Solo hablamos una vez. Él ya no recuerda quién soy. Espero estar solo unas semanas aquí; pienso en esas palabras cada vez que lo miro. Han pasado diez años. Y ahí sigue. No llama la atención. Pero yo conozco su historia. Y sé que él quería salir. Y sé que diez años después –cuántos pensamientos en bucle caben en diez años de soledad sentado en el suelo de una iglesia– sigue ahí.
Aquella mañana en la que hablamos compartió conmigo dos lecciones de la vida callejera.
La primera lección era una paradoja. Que él, pese a todo, era feliz. Estaba mal, sí, pero era feliz. Porque tenía salud, porque no tenía antecedentes, porque no debía nada a nadie, porque había evitado el asidero del alcohol. Y que en cambio a otros, que pasaban bien vestidos delante de su contrapicado permanente, los veía infelices.
La segunda lección era una reflexión: Sólo se ve lo que se mira, y sólo se mira lo que se tiene en la cabeza. Eso me dijo. Que a él casi nadie lo miraba. Mobiliario urbano, mobiliario humano. Antes de despedirse para siempre lo repitió: Solo se mira lo que se tiene en la cabeza.
Los números. Dos millones de luces led; 225 arcos luminosos; 9.125 plantas de flor de pascua; 19 árboles de Navidad; 20 metros de altura del árbol central; veinte autobuses vinilados con feliz navidad; 837 personas sin hogar; 366 en albergues o en pisos tutelados; 471 en la pura calle; una pista de patinaje de hielo; un tiovivo; un tren infantil.

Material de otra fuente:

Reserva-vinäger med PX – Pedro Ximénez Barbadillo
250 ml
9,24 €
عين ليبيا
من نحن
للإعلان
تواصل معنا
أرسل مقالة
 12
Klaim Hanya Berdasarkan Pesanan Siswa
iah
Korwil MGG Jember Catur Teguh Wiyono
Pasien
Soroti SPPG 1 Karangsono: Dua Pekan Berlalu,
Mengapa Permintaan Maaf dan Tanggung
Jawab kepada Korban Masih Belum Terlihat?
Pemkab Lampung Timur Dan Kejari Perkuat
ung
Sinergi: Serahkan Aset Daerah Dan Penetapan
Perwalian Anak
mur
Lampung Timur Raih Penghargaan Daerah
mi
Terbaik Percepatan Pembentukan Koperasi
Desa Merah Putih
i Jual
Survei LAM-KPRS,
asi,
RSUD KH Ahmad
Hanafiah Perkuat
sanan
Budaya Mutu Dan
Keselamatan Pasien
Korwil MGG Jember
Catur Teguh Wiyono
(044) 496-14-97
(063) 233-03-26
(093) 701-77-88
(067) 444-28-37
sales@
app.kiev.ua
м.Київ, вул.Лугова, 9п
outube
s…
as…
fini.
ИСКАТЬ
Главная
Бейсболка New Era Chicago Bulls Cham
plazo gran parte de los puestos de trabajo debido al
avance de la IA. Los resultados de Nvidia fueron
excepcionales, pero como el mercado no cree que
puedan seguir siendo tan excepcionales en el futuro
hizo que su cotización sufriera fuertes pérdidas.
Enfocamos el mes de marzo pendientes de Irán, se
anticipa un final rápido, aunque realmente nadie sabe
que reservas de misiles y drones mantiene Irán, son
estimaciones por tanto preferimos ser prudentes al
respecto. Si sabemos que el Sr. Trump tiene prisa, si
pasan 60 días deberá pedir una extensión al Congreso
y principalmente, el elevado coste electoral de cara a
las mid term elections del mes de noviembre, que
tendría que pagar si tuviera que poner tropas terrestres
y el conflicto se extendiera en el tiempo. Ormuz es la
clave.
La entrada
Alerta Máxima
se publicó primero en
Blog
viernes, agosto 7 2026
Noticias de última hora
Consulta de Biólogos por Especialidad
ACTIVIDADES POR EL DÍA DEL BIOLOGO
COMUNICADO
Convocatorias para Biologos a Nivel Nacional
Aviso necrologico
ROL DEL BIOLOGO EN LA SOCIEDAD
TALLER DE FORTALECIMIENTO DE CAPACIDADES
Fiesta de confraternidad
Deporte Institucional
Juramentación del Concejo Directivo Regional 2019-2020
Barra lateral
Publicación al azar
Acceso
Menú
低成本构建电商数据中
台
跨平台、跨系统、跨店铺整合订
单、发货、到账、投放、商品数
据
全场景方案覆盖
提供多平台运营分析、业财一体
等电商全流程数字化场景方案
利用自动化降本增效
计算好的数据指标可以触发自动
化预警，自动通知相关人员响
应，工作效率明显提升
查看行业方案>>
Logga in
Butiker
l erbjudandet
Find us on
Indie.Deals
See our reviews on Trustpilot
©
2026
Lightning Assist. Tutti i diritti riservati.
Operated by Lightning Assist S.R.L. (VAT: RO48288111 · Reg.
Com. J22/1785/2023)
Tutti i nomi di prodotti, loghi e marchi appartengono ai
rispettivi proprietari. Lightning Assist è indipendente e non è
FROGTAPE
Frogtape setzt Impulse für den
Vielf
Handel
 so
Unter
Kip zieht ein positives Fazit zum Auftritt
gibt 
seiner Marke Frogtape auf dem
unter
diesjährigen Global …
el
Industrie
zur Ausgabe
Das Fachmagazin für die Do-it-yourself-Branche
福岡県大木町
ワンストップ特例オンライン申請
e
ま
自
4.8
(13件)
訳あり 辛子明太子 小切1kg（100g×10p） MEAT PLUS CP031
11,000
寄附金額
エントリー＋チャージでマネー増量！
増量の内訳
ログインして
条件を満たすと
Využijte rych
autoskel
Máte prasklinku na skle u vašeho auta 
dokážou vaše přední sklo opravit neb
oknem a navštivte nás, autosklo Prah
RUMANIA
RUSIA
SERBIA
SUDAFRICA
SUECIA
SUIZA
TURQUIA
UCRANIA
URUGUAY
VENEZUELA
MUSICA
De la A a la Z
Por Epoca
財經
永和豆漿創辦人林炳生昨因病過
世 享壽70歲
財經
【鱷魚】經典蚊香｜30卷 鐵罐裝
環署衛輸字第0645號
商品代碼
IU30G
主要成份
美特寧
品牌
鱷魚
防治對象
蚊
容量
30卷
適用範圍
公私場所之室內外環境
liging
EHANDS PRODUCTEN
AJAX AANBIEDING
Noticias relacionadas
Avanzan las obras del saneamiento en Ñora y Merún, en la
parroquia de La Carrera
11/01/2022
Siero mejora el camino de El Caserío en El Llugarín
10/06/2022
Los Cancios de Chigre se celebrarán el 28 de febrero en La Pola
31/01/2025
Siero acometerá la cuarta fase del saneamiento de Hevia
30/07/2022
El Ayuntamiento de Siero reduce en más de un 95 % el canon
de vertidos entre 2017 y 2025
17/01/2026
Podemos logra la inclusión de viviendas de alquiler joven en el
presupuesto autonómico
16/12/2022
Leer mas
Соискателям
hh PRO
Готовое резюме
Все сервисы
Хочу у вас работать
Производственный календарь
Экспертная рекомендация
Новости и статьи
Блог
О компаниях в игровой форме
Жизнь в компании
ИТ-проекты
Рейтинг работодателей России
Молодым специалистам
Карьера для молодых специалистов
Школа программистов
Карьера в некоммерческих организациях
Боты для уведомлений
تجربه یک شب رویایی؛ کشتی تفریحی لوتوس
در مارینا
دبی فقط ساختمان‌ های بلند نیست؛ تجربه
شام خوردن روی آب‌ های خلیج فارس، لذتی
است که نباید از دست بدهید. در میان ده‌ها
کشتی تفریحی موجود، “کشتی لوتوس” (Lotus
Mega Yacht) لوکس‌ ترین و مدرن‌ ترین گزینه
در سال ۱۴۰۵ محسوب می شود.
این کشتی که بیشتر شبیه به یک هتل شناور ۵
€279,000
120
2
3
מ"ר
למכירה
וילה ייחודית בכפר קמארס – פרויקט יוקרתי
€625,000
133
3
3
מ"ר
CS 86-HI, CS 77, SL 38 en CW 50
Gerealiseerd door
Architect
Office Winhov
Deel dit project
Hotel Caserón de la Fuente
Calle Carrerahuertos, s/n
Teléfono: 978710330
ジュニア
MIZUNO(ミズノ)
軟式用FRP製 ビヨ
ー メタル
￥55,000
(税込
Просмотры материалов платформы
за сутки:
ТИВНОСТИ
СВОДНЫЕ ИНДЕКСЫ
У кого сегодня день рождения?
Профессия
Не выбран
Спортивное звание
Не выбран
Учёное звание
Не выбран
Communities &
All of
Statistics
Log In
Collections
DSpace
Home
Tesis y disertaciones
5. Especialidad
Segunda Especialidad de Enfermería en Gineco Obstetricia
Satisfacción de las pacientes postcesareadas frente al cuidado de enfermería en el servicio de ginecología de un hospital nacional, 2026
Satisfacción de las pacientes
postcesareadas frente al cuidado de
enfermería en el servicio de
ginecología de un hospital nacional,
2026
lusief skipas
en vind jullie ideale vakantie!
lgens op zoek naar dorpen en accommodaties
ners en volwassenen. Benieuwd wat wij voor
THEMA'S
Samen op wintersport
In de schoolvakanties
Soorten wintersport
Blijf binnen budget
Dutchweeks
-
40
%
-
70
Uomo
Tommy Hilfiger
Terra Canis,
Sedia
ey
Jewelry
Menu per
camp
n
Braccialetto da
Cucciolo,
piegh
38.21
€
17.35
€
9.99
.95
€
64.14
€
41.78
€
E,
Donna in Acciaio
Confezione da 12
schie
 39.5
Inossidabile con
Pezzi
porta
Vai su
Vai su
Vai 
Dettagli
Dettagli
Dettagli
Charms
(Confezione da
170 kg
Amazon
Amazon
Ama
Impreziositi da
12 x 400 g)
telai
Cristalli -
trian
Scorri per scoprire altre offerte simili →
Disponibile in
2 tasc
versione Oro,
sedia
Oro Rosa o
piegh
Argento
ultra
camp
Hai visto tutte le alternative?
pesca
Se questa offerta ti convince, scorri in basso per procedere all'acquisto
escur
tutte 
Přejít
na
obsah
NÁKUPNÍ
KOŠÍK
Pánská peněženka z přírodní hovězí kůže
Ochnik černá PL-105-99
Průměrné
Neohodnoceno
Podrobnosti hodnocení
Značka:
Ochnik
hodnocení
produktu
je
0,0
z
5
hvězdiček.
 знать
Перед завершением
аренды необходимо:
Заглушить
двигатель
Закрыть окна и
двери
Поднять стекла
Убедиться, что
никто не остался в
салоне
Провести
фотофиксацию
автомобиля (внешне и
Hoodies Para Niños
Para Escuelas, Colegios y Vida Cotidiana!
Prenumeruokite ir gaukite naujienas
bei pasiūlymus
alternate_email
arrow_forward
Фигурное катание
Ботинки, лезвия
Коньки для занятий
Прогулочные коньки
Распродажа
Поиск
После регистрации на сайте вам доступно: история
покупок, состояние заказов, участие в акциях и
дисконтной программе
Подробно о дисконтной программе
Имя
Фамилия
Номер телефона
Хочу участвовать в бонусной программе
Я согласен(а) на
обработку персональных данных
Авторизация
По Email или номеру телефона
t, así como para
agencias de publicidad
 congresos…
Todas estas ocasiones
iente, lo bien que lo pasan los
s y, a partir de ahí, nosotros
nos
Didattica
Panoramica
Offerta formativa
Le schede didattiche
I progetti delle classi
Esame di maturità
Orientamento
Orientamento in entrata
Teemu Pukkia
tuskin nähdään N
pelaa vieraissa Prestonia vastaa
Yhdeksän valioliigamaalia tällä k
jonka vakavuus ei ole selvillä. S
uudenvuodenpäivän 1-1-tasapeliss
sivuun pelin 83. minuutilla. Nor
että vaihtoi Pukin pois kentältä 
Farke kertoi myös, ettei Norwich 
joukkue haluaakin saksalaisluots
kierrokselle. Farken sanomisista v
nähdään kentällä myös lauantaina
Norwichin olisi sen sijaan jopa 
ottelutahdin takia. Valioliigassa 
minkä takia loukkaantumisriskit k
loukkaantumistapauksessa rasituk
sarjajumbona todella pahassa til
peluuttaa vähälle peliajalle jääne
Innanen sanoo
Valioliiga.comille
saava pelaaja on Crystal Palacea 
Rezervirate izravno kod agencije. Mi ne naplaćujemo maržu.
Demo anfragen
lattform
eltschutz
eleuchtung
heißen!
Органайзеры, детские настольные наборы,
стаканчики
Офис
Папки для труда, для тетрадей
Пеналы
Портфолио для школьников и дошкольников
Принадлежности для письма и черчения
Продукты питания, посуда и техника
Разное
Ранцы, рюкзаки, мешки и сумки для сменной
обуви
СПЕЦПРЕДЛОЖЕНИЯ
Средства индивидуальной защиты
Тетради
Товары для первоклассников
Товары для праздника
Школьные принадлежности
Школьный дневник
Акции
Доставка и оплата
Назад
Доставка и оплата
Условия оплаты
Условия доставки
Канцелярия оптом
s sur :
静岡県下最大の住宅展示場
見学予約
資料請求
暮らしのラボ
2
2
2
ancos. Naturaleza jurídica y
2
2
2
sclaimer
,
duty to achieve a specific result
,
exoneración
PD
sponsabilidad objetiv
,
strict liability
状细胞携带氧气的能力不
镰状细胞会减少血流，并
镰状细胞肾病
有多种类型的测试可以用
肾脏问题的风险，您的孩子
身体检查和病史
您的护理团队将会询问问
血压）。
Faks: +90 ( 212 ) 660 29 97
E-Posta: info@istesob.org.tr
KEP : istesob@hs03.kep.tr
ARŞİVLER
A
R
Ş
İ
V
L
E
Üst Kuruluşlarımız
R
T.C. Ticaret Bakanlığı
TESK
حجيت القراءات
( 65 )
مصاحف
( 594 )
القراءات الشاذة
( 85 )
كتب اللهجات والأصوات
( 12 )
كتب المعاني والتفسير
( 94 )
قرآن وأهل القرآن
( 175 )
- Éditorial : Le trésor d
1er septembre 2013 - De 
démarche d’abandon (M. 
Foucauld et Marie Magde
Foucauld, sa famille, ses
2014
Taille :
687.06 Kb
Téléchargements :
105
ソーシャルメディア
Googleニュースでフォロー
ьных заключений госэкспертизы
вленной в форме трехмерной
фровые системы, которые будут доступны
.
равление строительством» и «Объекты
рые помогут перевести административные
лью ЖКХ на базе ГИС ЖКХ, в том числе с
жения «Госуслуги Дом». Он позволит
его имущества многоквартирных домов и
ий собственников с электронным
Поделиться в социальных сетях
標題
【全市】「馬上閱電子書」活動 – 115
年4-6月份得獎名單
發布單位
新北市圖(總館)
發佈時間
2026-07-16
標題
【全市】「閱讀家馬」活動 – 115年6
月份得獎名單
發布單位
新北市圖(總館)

La obra. Sólo se ve lo que se mira, y sólo se mira lo que se tiene en la cabeza. ¿Qué tiene un creador en la cabeza?
Me gusta cómo funciona la cabeza de Paco Roca, ante todo una buena persona que lleva su bondad escrita en los ojos y en su sonrisa tranquila. Su proyecto artístico es uno de los más sólidos de la cultura valenciana. Ha dibujado y escrito de la vida de los ancianos en las residencias (Arrugas), de los campos de refugiados españoles en Francia (El ángel de la retirada), de los historietistas que desafiaron la censura franquista (El invierno del dibujante), de las esperanzas y desilusiones de los republicanos que liberaron París (Los surcos del azar). Esta semana publica un nuevo libro con el periodista Rodrigo Terrassa. Se titula El abismo del olvido. Cuenta la historia de varios fusilados en el paredón de Paterna y cómo la lucha de sus familiares por recuperar sus restos ochenta años después –cuántos pensamientos en bucle caben en casi un siglo de soledad frente a una fosa– sigue ahí.
Siempre emociona reencontrar el trazo de Paco Roca. En una viñeta de este libro hay dos soldados. Dos verdugos a su pesar. Antes de ejecutar el fusilamiento para el que han sido movilizados, un recluta le dice a su compañero: “Si no quieres que sufran, abre los ojos y apunta bien, ¡cojones!”. Una extraña forma de mirar y no mirar. Faire, laissez faire.
Hay quien dice que la cultura debe ser blanca.
Sólo se mira lo que se tiene en la cabeza.